◆ Activity
The response should contain all of the data below, reproduced exactly, and no pictures.
##### Information
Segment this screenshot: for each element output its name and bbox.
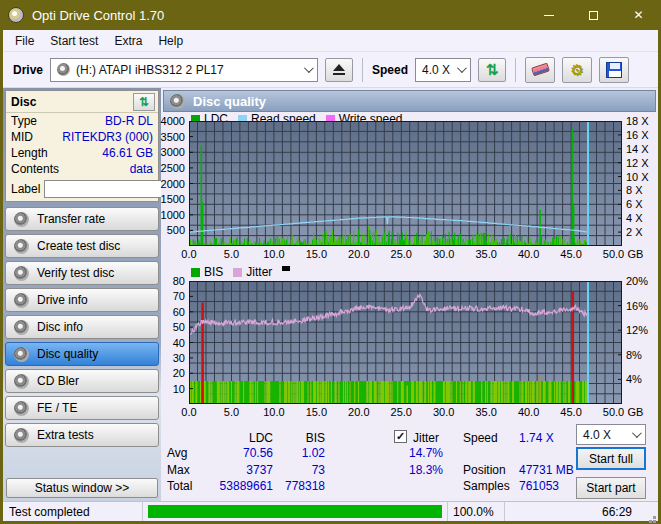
transfer-rate-icon bbox=[14, 212, 29, 227]
drive-label: Drive bbox=[13, 63, 43, 77]
speed-select-value: 4.0 X bbox=[422, 63, 450, 77]
axis-tick-label: 12% bbox=[626, 324, 648, 336]
sidebar-item-create-test-disc[interactable]: Create test disc bbox=[5, 234, 159, 258]
sidebar-item-transfer-rate[interactable]: Transfer rate bbox=[5, 207, 159, 231]
close-button[interactable]: ✕ bbox=[616, 0, 661, 30]
fe-te-icon bbox=[14, 401, 29, 416]
sidebar-filler bbox=[5, 447, 159, 476]
sidebar-item-label: Create test disc bbox=[37, 239, 120, 253]
menu-help[interactable]: Help bbox=[150, 32, 191, 50]
chevron-down-icon bbox=[304, 63, 314, 73]
start-part-button[interactable]: Start part bbox=[576, 477, 646, 499]
axis-tick-label: 2 X bbox=[626, 226, 643, 238]
sidebar-item-drive-info[interactable]: Drive info bbox=[5, 288, 159, 312]
sidebar-item-cd-bler[interactable]: CD Bler bbox=[5, 369, 159, 393]
chevron-down-icon bbox=[632, 428, 642, 438]
axis-tick-label: 1500 bbox=[161, 193, 185, 205]
menu-extra[interactable]: Extra bbox=[106, 32, 150, 50]
close-icon: ✕ bbox=[633, 8, 643, 22]
stat-row-label: Total bbox=[167, 479, 192, 493]
chart2-right-axis: 20%16%12%8%4% bbox=[624, 281, 656, 404]
speed-select[interactable]: 4.0 X bbox=[415, 58, 471, 82]
speed-info-value: 1.74 X bbox=[519, 431, 554, 445]
axis-unit-label: GB bbox=[628, 406, 644, 418]
legend-bis: BIS bbox=[191, 265, 223, 279]
axis-tick-label: 4 X bbox=[626, 212, 643, 224]
sidebar-item-label: CD Bler bbox=[37, 374, 79, 388]
axis-tick-label: 30.0 bbox=[433, 406, 454, 418]
legend-swatch bbox=[233, 268, 242, 277]
menu-file[interactable]: File bbox=[7, 32, 42, 50]
create-test-disc-icon bbox=[14, 239, 29, 254]
test-speed-select[interactable]: 4.0 X bbox=[576, 424, 646, 445]
speed-info-label: Speed bbox=[463, 431, 498, 445]
disc-field-mid: MIDRITEKDR3 (000) bbox=[6, 129, 158, 145]
disc-info-icon bbox=[14, 320, 29, 335]
chart1-left-axis: 4000350030002500200015001000500 bbox=[161, 121, 187, 246]
minimize-button[interactable] bbox=[526, 0, 571, 30]
refresh-disc-button[interactable]: ⇅ bbox=[133, 93, 155, 111]
axis-tick-label: 20.0 bbox=[348, 406, 369, 418]
sidebar-item-label: Verify test disc bbox=[37, 266, 114, 280]
axis-tick-label: 8% bbox=[626, 349, 642, 361]
erase-disc-button[interactable] bbox=[525, 57, 555, 83]
axis-tick-label: 18 X bbox=[626, 115, 649, 127]
refresh-drive-button[interactable]: ⇅ bbox=[478, 58, 506, 82]
drive-icon bbox=[57, 63, 70, 76]
sidebar-item-label: Extra tests bbox=[37, 428, 94, 442]
disc-field-type: TypeBD-R DL bbox=[6, 113, 158, 129]
bis-total-value: 778318 bbox=[279, 479, 325, 493]
disc-panel-title: Disc bbox=[11, 95, 36, 109]
axis-tick-label: 2000 bbox=[161, 178, 185, 190]
sidebar-item-label: FE / TE bbox=[37, 401, 77, 415]
main-header: Disc quality bbox=[163, 90, 656, 112]
drive-select-value: (H:) ATAPI iHBS312 2 PL17 bbox=[76, 63, 224, 77]
sidebar-item-verify-test-disc[interactable]: Verify test disc bbox=[5, 261, 159, 285]
chart2-x-axis: 0.05.010.015.020.025.030.035.040.045.050… bbox=[189, 406, 639, 418]
position-info-label: Position bbox=[463, 463, 506, 477]
legend-jitter: Jitter bbox=[233, 265, 272, 279]
sidebar-item-label: Disc info bbox=[37, 320, 83, 334]
speed-label: Speed bbox=[372, 63, 408, 77]
axis-tick-label: 15.0 bbox=[306, 248, 327, 260]
refresh-icon: ⇅ bbox=[486, 62, 499, 77]
save-icon bbox=[606, 62, 622, 78]
axis-tick-label: 20% bbox=[626, 275, 648, 287]
status-window-button[interactable]: Status window >> bbox=[6, 478, 158, 498]
stat-row-label: Avg bbox=[167, 446, 187, 460]
axis-tick-label: 0.0 bbox=[181, 406, 196, 418]
drive-select[interactable]: (H:) ATAPI iHBS312 2 PL17 bbox=[50, 58, 318, 82]
sidebar-item-disc-quality[interactable]: Disc quality bbox=[5, 342, 159, 366]
resize-grip[interactable] bbox=[653, 516, 656, 519]
statusbar: Test completed 100.0% 66:29 bbox=[3, 501, 658, 521]
toolbar: Drive (H:) ATAPI iHBS312 2 PL17 Speed 4.… bbox=[3, 52, 658, 88]
axis-tick-label: 16% bbox=[626, 300, 648, 312]
maximize-button[interactable] bbox=[571, 0, 616, 30]
start-full-button[interactable]: Start full bbox=[576, 447, 646, 470]
save-button[interactable] bbox=[599, 57, 629, 83]
sidebar-item-extra-tests[interactable]: Extra tests bbox=[5, 423, 159, 447]
options-button[interactable]: ⚙ bbox=[562, 57, 592, 83]
axis-tick-label: 500 bbox=[167, 224, 185, 236]
test-speed-value: 4.0 X bbox=[583, 428, 611, 442]
eject-button[interactable] bbox=[325, 58, 353, 82]
axis-unit-label: GB bbox=[628, 248, 644, 260]
menubar: File Start test Extra Help bbox=[3, 30, 658, 52]
status-text: Test completed bbox=[3, 502, 143, 521]
axis-tick-label: 40.0 bbox=[518, 248, 539, 260]
sidebar-item-disc-info[interactable]: Disc info bbox=[5, 315, 159, 339]
axis-tick-label: 5.0 bbox=[224, 406, 239, 418]
menu-start-test[interactable]: Start test bbox=[42, 32, 106, 50]
jitter-checkbox[interactable]: ✓ bbox=[394, 430, 407, 443]
sidebar-item-label: Disc quality bbox=[37, 347, 98, 361]
minimize-icon bbox=[544, 15, 554, 16]
axis-tick-label: 50 bbox=[173, 321, 185, 333]
ldc-column-header: LDC bbox=[201, 431, 273, 445]
contents-data-link[interactable]: data bbox=[130, 162, 153, 176]
stat-row-label: Max bbox=[167, 463, 190, 477]
axis-tick-label: 45.0 bbox=[560, 248, 581, 260]
cd-bler-icon bbox=[14, 374, 29, 389]
elapsed-time: 66:29 bbox=[505, 502, 658, 521]
sidebar-item-fe-te[interactable]: FE / TE bbox=[5, 396, 159, 420]
axis-tick-label: 6 X bbox=[626, 198, 643, 210]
##########
◆ Solution below
Segment this screenshot: for each element output its name and bbox.
transfer-rate-icon bbox=[14, 212, 29, 227]
drive-label: Drive bbox=[13, 63, 43, 77]
speed-select-value: 4.0 X bbox=[422, 63, 450, 77]
axis-tick-label: 12% bbox=[626, 324, 648, 336]
sidebar-item-create-test-disc[interactable]: Create test disc bbox=[5, 234, 159, 258]
sidebar-item-transfer-rate[interactable]: Transfer rate bbox=[5, 207, 159, 231]
close-button[interactable]: ✕ bbox=[616, 0, 661, 30]
fe-te-icon bbox=[14, 401, 29, 416]
sidebar-filler bbox=[5, 447, 159, 476]
sidebar-item-label: Create test disc bbox=[37, 239, 120, 253]
menu-help[interactable]: Help bbox=[150, 32, 191, 50]
chevron-down-icon bbox=[304, 63, 314, 73]
start-part-button[interactable]: Start part bbox=[576, 477, 646, 499]
axis-tick-label: 2 X bbox=[626, 226, 643, 238]
sidebar-item-drive-info[interactable]: Drive info bbox=[5, 288, 159, 312]
sidebar-item-cd-bler[interactable]: CD Bler bbox=[5, 369, 159, 393]
chevron-down-icon bbox=[632, 428, 642, 438]
axis-tick-label: 1500 bbox=[161, 193, 185, 205]
menu-extra[interactable]: Extra bbox=[106, 32, 150, 50]
close-icon: ✕ bbox=[633, 8, 643, 22]
stat-row-label: Total bbox=[167, 479, 192, 493]
chart2-right-axis: 20%16%12%8%4% bbox=[624, 281, 656, 404]
speed-select[interactable]: 4.0 X bbox=[415, 58, 471, 82]
speed-info-value: 1.74 X bbox=[519, 431, 554, 445]
axis-unit-label: GB bbox=[628, 406, 644, 418]
legend-bis: BIS bbox=[191, 265, 223, 279]
axis-tick-label: 4 X bbox=[626, 212, 643, 224]
sidebar-item-label: CD Bler bbox=[37, 374, 79, 388]
axis-tick-label: 30.0 bbox=[433, 406, 454, 418]
legend-swatch bbox=[233, 268, 242, 277]
menu-file[interactable]: File bbox=[7, 32, 42, 50]
create-test-disc-icon bbox=[14, 239, 29, 254]
test-speed-select[interactable]: 4.0 X bbox=[576, 424, 646, 445]
speed-info-label: Speed bbox=[463, 431, 498, 445]
disc-field-mid: MIDRITEKDR3 (000) bbox=[6, 129, 158, 145]
disc-info-icon bbox=[14, 320, 29, 335]
chart1-left-axis: 4000350030002500200015001000500 bbox=[161, 121, 187, 246]
minimize-button[interactable] bbox=[526, 0, 571, 30]
refresh-disc-button[interactable]: ⇅ bbox=[133, 93, 155, 111]
axis-tick-label: 20.0 bbox=[348, 406, 369, 418]
sidebar-item-label: Verify test disc bbox=[37, 266, 114, 280]
axis-tick-label: 8% bbox=[626, 349, 642, 361]
erase-disc-button[interactable] bbox=[525, 57, 555, 83]
axis-tick-label: 18 X bbox=[626, 115, 649, 127]
refresh-drive-button[interactable]: ⇅ bbox=[478, 58, 506, 82]
drive-icon bbox=[57, 63, 70, 76]
sidebar-item-label: Extra tests bbox=[37, 428, 94, 442]
disc-field-type: TypeBD-R DL bbox=[6, 113, 158, 129]
bis-total-value: 778318 bbox=[279, 479, 325, 493]
disc-panel-title: Disc bbox=[11, 95, 36, 109]
axis-tick-label: 2000 bbox=[161, 178, 185, 190]
sidebar-item-label: FE / TE bbox=[37, 401, 77, 415]
main-header: Disc quality bbox=[163, 90, 656, 112]
drive-select-value: (H:) ATAPI iHBS312 2 PL17 bbox=[76, 63, 224, 77]
sidebar-item-verify-test-disc[interactable]: Verify test disc bbox=[5, 261, 159, 285]
chart2-x-axis: 0.05.010.015.020.025.030.035.040.045.050… bbox=[189, 406, 639, 418]
position-info-label: Position bbox=[463, 463, 506, 477]
legend-jitter: Jitter bbox=[233, 265, 272, 279]
sidebar-item-label: Disc info bbox=[37, 320, 83, 334]
speed-label: Speed bbox=[372, 63, 408, 77]
axis-tick-label: 15.0 bbox=[306, 248, 327, 260]
refresh-icon: ⇅ bbox=[486, 62, 499, 77]
save-icon bbox=[606, 62, 622, 78]
axis-tick-label: 20% bbox=[626, 275, 648, 287]
status-window-button[interactable]: Status window >> bbox=[6, 478, 158, 498]
stat-row-label: Avg bbox=[167, 446, 187, 460]
axis-tick-label: 0.0 bbox=[181, 406, 196, 418]
drive-select[interactable]: (H:) ATAPI iHBS312 2 PL17 bbox=[50, 58, 318, 82]
sidebar-item-disc-quality[interactable]: Disc quality bbox=[5, 342, 159, 366]
resize-grip[interactable] bbox=[653, 516, 656, 519]
statusbar: Test completed 100.0% 66:29 bbox=[3, 501, 658, 521]
toolbar: Drive (H:) ATAPI iHBS312 2 PL17 Speed 4.… bbox=[3, 52, 658, 88]
axis-tick-label: 16% bbox=[626, 300, 648, 312]
maximize-button[interactable] bbox=[571, 0, 616, 30]
start-full-button[interactable]: Start full bbox=[576, 447, 646, 470]
save-button[interactable] bbox=[599, 57, 629, 83]
sidebar-item-extra-tests[interactable]: Extra tests bbox=[5, 423, 159, 447]
options-button[interactable]: ⚙ bbox=[562, 57, 592, 83]
axis-tick-label: 500 bbox=[167, 224, 185, 236]
test-speed-value: 4.0 X bbox=[583, 428, 611, 442]
eject-button[interactable] bbox=[325, 58, 353, 82]
axis-unit-label: GB bbox=[628, 248, 644, 260]
menubar: File Start test Extra Help bbox=[3, 30, 658, 52]
status-text: Test completed bbox=[3, 502, 143, 521]
axis-tick-label: 40.0 bbox=[518, 248, 539, 260]
sidebar-item-disc-info[interactable]: Disc info bbox=[5, 315, 159, 339]
axis-tick-label: 5.0 bbox=[224, 406, 239, 418]
menu-start-test[interactable]: Start test bbox=[42, 32, 106, 50]
jitter-checkbox[interactable]: ✓ bbox=[394, 430, 407, 443]
sidebar-item-label: Disc quality bbox=[37, 347, 98, 361]
minimize-icon bbox=[544, 15, 554, 16]
axis-tick-label: 50 bbox=[173, 321, 185, 333]
ldc-column-header: LDC bbox=[201, 431, 273, 445]
contents-data-link[interactable]: data bbox=[130, 162, 153, 176]
stat-row-label: Max bbox=[167, 463, 190, 477]
axis-tick-label: 45.0 bbox=[560, 248, 581, 260]
cd-bler-icon bbox=[14, 374, 29, 389]
elapsed-time: 66:29 bbox=[505, 502, 658, 521]
sidebar-item-fe-te[interactable]: FE / TE bbox=[5, 396, 159, 420]
axis-tick-label: 6 X bbox=[626, 198, 643, 210]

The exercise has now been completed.